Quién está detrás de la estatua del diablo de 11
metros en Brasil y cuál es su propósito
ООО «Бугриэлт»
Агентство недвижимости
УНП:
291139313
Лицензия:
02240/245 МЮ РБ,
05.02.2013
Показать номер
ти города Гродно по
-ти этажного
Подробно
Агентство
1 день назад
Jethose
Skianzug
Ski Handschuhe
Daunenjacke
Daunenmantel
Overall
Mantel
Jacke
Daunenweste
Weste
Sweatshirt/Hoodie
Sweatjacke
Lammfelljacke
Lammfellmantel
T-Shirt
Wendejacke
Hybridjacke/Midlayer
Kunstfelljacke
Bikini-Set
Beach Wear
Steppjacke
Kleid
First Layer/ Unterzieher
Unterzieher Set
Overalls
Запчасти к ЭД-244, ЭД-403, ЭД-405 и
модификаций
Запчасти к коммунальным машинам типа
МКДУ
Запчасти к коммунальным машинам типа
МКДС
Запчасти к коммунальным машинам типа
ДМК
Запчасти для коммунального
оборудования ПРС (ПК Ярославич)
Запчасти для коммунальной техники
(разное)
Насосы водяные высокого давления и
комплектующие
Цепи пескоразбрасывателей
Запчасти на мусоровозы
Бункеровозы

===

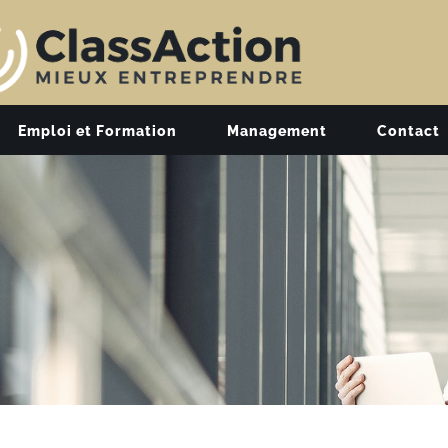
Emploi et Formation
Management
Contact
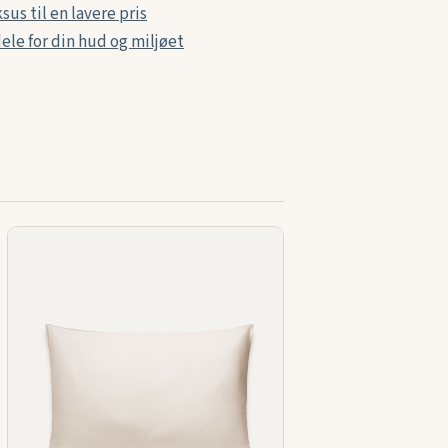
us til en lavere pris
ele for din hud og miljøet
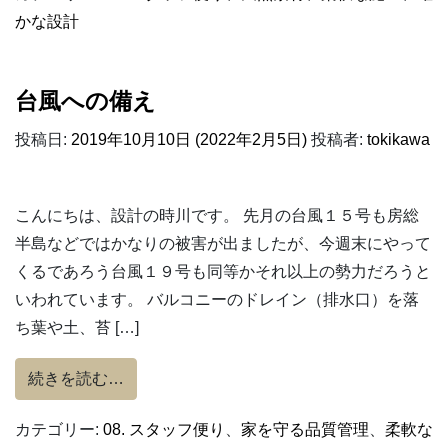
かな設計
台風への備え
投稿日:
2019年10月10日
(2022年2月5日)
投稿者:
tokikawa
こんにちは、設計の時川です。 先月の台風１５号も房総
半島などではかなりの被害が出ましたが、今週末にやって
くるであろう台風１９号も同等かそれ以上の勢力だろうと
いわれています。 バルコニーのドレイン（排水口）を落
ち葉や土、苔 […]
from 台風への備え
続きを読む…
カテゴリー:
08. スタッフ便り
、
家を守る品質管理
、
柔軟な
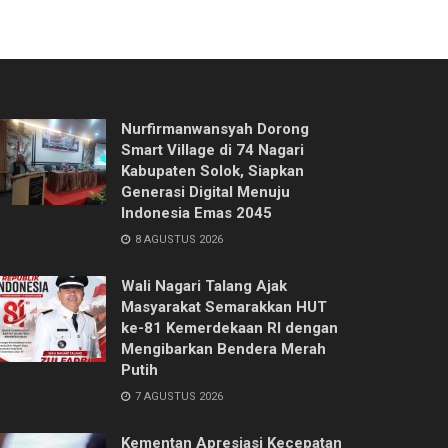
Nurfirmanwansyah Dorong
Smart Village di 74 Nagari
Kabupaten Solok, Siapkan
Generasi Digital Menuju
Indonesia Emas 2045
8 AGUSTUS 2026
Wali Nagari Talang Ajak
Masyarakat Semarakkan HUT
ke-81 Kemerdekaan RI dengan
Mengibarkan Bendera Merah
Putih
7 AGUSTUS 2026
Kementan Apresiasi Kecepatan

===

## Work order
With the first line being the one containing "Насосы водяные высокого давления и" and the last line the one containing "Бункеровозы", transcribe exactly the lines above that fall in that range.

## Your response
Насосы водяные высокого давления и
комплектующие
Цепи пескоразбрасывателей
Запчасти на мусоровозы
Бункеровозы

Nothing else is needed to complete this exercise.